En el pasillo de un albergue, las vidas de dos mujeres y un hombre de origen hondureño, Iris, Mayron y Edith, se entrecruzaron.
Como las tiras de un petate tejido con palma verde, pero que al paso de los días va secándose, han convivido en un albergue de migrantes en la colonia Rancho Anapra.
Se les notan las noches de espera en la mirada triste, como al petate se le nota lo marchito cuando pierde el verdor.
Pero igual que el amarre de palma entrecruzada, los catrachos tienen el alma fuerte.
La misma historia contada una y mil veces; arribaron a Juárez buscando llegar a los Estados Unidos.
En el camino se quedaron sin dinero por pagarle a traficantes, abogados o policías, y ahora tienen que trabajar para sobrevivir; o, tal vez, sobrevivir para poder trabajar.
Mayron, de 29 años, llegó hace nueve meses, es su segundo intento; se queda en el albergue a cuidar a su hijo de tres años, mientras su esposa sale a trabajar.
Venía de sembrar rambután (fruto originario de la región asiática que se da en climas tropicales), trabajar en la obra o limpiar solares a punta de machete en Buenaventura, departamento Unión, Honduras.

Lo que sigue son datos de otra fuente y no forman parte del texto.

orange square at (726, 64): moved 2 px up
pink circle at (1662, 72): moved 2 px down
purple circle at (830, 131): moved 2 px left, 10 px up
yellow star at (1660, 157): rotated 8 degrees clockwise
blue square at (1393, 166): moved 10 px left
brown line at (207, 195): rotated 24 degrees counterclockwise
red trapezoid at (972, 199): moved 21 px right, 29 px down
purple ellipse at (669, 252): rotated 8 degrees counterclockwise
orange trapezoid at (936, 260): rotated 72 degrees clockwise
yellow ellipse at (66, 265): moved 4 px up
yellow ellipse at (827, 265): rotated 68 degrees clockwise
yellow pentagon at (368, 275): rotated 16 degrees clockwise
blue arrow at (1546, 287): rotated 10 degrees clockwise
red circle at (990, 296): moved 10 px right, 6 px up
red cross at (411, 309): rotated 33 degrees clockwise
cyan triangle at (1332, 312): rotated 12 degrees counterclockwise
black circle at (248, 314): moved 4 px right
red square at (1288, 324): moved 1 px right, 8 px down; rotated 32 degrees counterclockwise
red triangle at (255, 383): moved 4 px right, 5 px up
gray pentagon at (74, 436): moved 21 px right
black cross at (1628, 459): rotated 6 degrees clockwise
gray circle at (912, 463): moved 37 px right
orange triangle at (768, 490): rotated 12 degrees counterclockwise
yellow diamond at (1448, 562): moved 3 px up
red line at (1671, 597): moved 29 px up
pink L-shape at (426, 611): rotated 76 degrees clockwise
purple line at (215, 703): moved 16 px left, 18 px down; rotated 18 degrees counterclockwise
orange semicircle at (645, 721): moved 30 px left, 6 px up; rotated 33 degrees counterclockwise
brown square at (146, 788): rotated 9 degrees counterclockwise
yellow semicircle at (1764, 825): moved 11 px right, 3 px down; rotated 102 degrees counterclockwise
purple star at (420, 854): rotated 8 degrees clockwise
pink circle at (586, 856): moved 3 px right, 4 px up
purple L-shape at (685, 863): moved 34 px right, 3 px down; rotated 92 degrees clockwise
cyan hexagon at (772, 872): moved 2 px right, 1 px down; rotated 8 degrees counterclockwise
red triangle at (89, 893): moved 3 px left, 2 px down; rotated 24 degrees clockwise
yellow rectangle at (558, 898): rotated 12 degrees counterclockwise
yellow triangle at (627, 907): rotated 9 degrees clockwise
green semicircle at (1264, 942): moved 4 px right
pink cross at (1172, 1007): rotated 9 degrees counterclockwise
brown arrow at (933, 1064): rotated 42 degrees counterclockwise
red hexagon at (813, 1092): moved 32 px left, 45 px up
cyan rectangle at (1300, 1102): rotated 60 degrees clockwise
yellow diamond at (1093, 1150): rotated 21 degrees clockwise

Pobreza extrema y malandros acosándolo a él y a sus hermanos. La misma realidad que en casi toda la región donde hubo dictaduras militares.
“Mejor nos vamos a casa de mi abuela”, pensó, después que le mataron a un amigo a machetazos; pero la casa de la abuela no detuvo el acoso.

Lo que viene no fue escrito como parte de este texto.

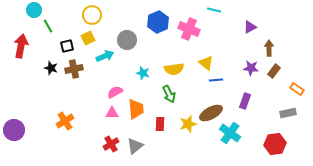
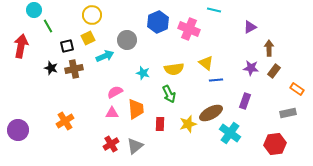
purple circle: moved 4 px right
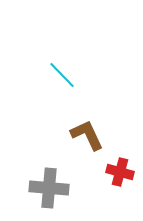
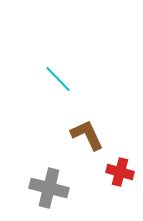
cyan line: moved 4 px left, 4 px down
gray cross: rotated 9 degrees clockwise
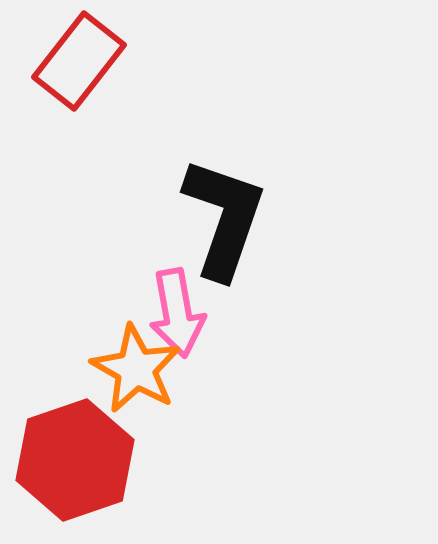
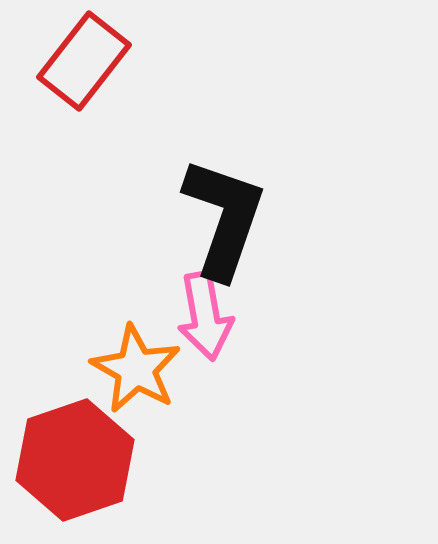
red rectangle: moved 5 px right
pink arrow: moved 28 px right, 3 px down
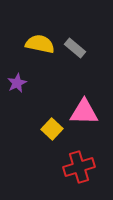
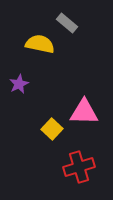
gray rectangle: moved 8 px left, 25 px up
purple star: moved 2 px right, 1 px down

En su travesía por México, pasó por Chiapas, San Luis Potosí y Monterrey, hasta que llegó a Reynosa en Tamaulipas.
Ahí también lo estaban esperando delincuentes. Tuvo que huir.
Ahora, ya en Juárez, no puede salir del albergue porque corre el riesgo de ser detenido por la Guardia Nacional, que tiene un retén a pocas calles de distancia.
También está el peligro de ser “cazado” por la delincuencia, que también hay en esta frontera y hace lo mismo que los de Chiapas o los de Reynosa: sacarles dinero a los migrantes, reclutarlos o desparecerlos.
“Allá en Reynosa un amigo le dijo a su familia: ‘ya mándales el dinero’, para que lo cruzaran, pero el coyote solo los meneó (moverlos de un lado a otro) y los dejó tirados en el río”, recuerda Mayron.
Una madre separada de sus hijos, por el sueño americano
Edith, parada frente a él en el mismo pasillo, sí logró que sus hijos llegaran a Estados Unidos, pero de una manera que todavía le duele.
Cuando escuchó a Mayron decir que los traficantes dejaron tirados en el río a otros migrantes, se acordó de su propia travesía.
Ella cruzó por Ojinaga; adolorida por el viaje interminable, ya sentía que llegaba a Presidio, Texas, pero no.
Solo sus hijos, dos jovencitas de 16 y 13 años y un varón de 15, lo lograron.
Los agentes de migración norteamericanos se lo dijeron en un español cortado: «tú no puedes pasar, ellos sí porque son menores».
Las palabras le retumban en la cabeza como martillos, todavía.
Ahora sus hijos viven con su padrastro en alguna ciudad estadounidense, y Edith esboza lo que parece la mueca de una leve sonrisa.
Trata de conformarse con terapia psicológica, mientras no pierde la esperanza de poder alcanzarlos.
A su lado, guarecida con la sombra del mismo pasillo, está Iris escuchando atenta.
Baja de estatura, pálida y trigueña como el petate, delgada como un vejuco, y embarazada de tres meses.
Ella tiene 20 años, pero por su complexión difícilmente aparenta quince. Sus ojos hablan más de su determinación que de su miedo.
Hace dos años estuvo a punto de cruzar la frontera para reunirse con su familia en Estados Unidos, pero el calendario le jugó una mala pasada.
Tres días antes del cruce cumplió los 18, por su edad los agentes migratorios ya no la consideraron menor de edad y fue deportada.
“Yo nunca me había separado de mi familia”, expresa, mientras se acomoda el pelo apenada por la cámara del teléfono.
Nada impidió que hiciera el viaje de nuevo y aquí está en su segundo intento, aunque ahora trae consigo un pasajero más.